Imagine a city's water pipes suddenly narrowing, reducing water pressure and severely impacting residents' water supply. This analogy mirrors the challenges facing chip interconnects. For decades, tungsten has been the semiconductor industry's preferred interconnect material, but as artificial intelligence demands push chip performance requirements to new heights, tungsten's physical limitations are becoming increasingly apparent.

Interconnects form the crucial wiring network that links components within integrated circuits, functioning much like human blood vessels or a city's water supply system. These microscopic pathways transmit electrons between transistors and other components, enabling signal and power transfer throughout the chip.

The efficiency of interconnects directly determines overall chip performance. When bottlenecks occur—whether from excessive resistance or signal delays—electron flow becomes obstructed, leading to reduced chip speed, increased power consumption, and potential functional failures. High-performance interconnects are therefore essential for building efficient, reliable chips.

Interconnects serve four primary functions:

• Signal transmission: Moving digital signals between circuit modules to enable coordinated operation across the chip.
• Power distribution: Delivering electricity from power sources to all chip components.
• Grounding: Providing pathways to dissipate excess charge and prevent electrostatic interference.
• Heat dissipation: Conducting heat away from internal components through thermally conductive materials.

The semiconductor industry has undergone multiple material transitions for interconnects. Aluminum served as the initial standard, but its higher resistivity and pronounced electromigration effects became problematic as chips shrank. Copper and tungsten subsequently emerged as advanced alternatives.

• Aluminum interconnects: Widely used in early integrated circuits for their low cost and easy processing, but unsuitable for modern miniaturized chips due to high resistivity and electromigration (metal atom displacement under current).
• Copper interconnects: Offering lower resistivity than aluminum for faster signals and reduced power consumption, with better electromigration resistance. Now the mainstream choice, though requiring barrier layers to prevent silicon diffusion.
• Tungsten interconnects: Valued for high-temperature resistance and chemical stability, particularly in vertical connections (vias) between metal layers. Despite higher resistivity, tungsten remains important for its filling capability and reliability.

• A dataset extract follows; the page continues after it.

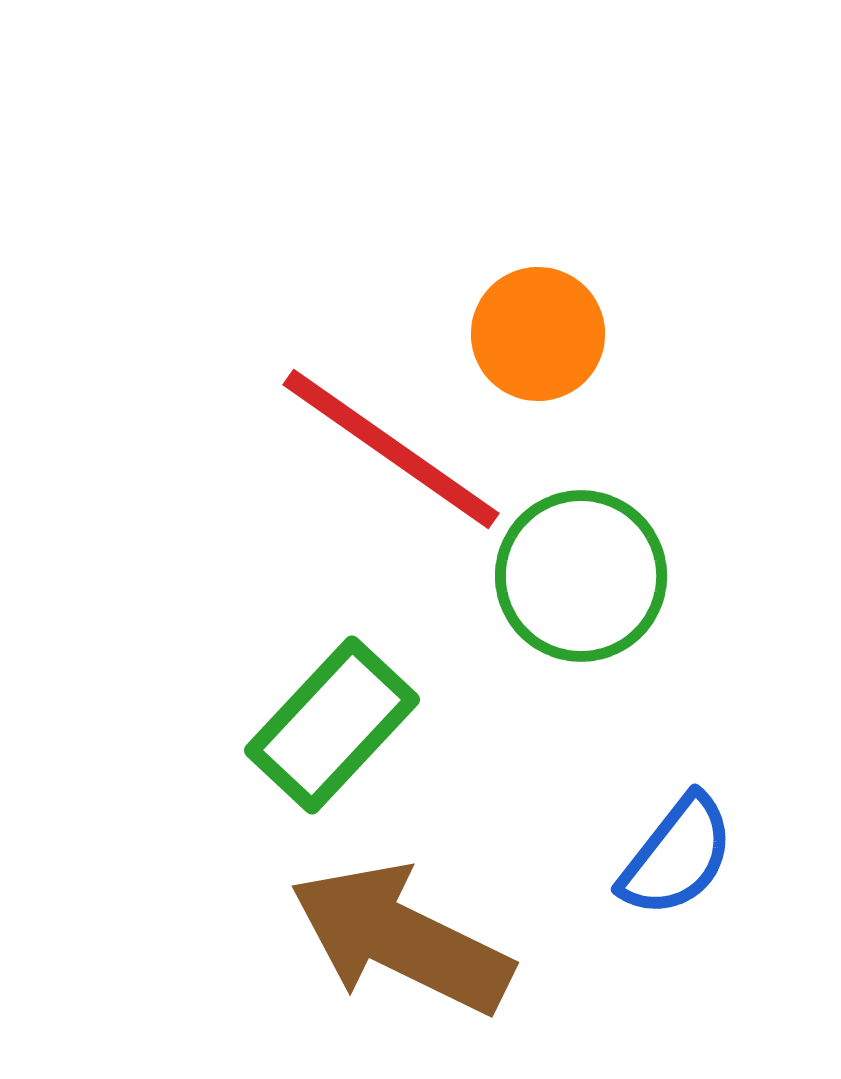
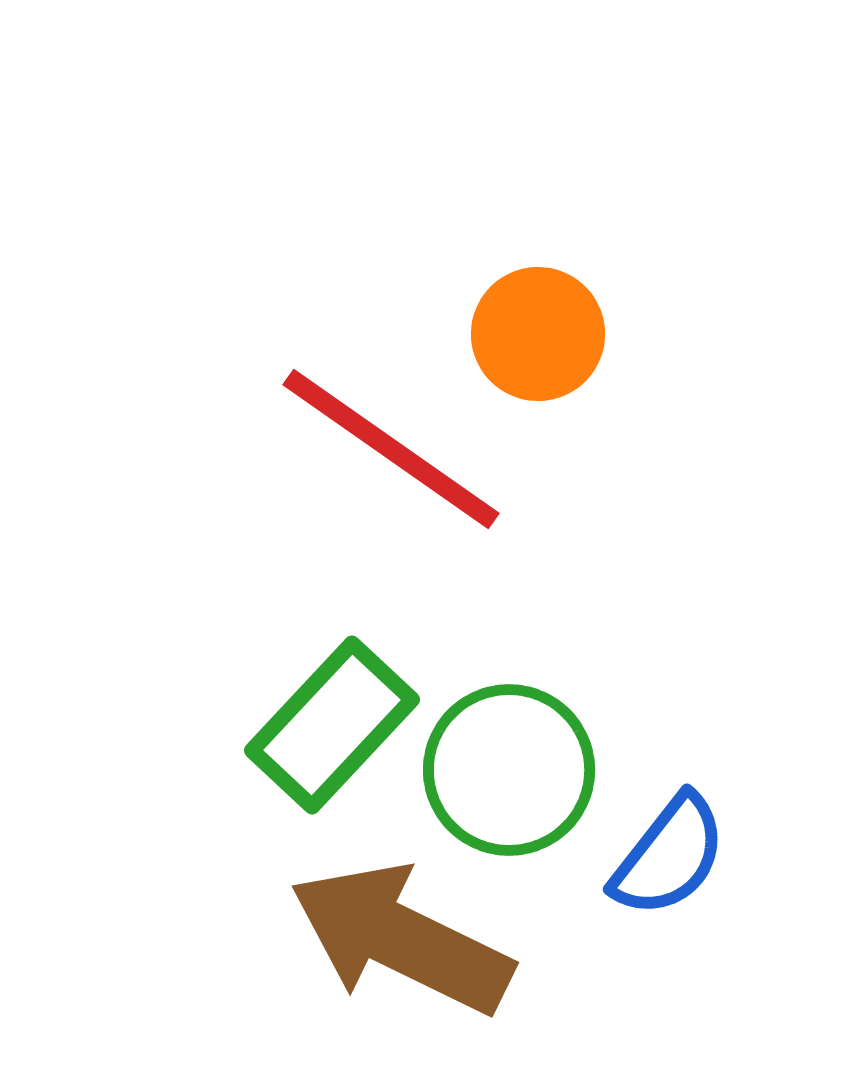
green circle: moved 72 px left, 194 px down
blue semicircle: moved 8 px left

Artificial intelligence's rapid advancement demands unprecedented computing power and memory capacity, driving chipmakers toward 3D stacking architectures. These designs require thinner, more efficient interconnects to handle increased signal density in confined spaces while maintaining signal integrity—a challenge where tungsten shows critical limitations:

• High resistivity: Tungsten's resistance increases dramatically at smaller dimensions, slowing signals and increasing power consumption.
• Barrier layer requirements: Necessary protective layers add complexity, cost, and space constraints that limit interconnect density.
• Electromigration risks: While tungsten performs better than aluminum, rising current densities in high-power chips still pose reliability concerns.

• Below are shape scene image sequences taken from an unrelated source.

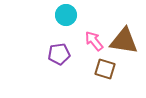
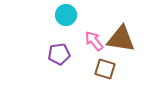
brown triangle: moved 3 px left, 2 px up
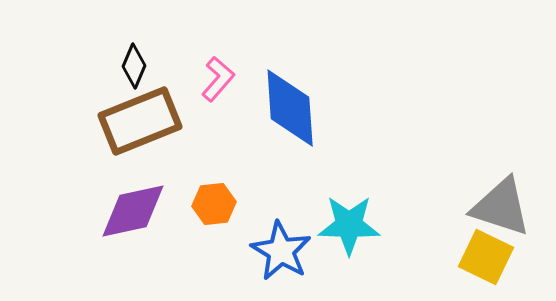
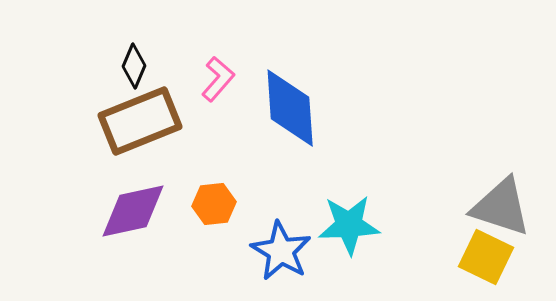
cyan star: rotated 4 degrees counterclockwise
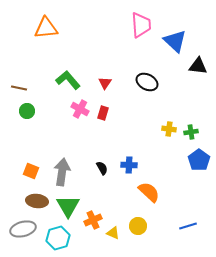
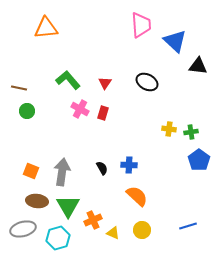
orange semicircle: moved 12 px left, 4 px down
yellow circle: moved 4 px right, 4 px down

As tungsten struggles with these challenges, molybdenum has emerged as a promising alternative with superior properties:

• Lower resistivity: Particularly at small scales, enabling faster signals and reduced power consumption.
• Barrier-free operation: Its chemical stability eliminates need for protective layers, simplifying manufacturing and increasing density.
• Shorter mean free path: Electrons travel shorter distances between collisions, making molybdenum ideal for advanced, miniaturized structures.

Additional potential benefits include higher melting points for improved reliability, superior corrosion resistance for extended chip lifespan, and potentially lower costs as production techniques mature.

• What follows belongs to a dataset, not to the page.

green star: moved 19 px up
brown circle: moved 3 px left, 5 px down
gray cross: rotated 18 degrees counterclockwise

The transition from aluminum to copper to tungsten has consistently mirrored chip technology's progress. Now, as AI reshapes performance requirements, molybdenum stands poised to become the next foundational interconnect material. While commercialization challenges remain—particularly in deposition and etching processes—ongoing technical developments are expected to overcome these hurdles.

This shift from tungsten to molybdenum represents a pivotal moment in semiconductor metallization, enabling chipmakers to meet the escalating demands of AI and future technologies. As the industry continues pushing boundaries, material innovation will remain central to advancing chip capabilities, with molybdenum positioned to play a transformative role in semiconductor development.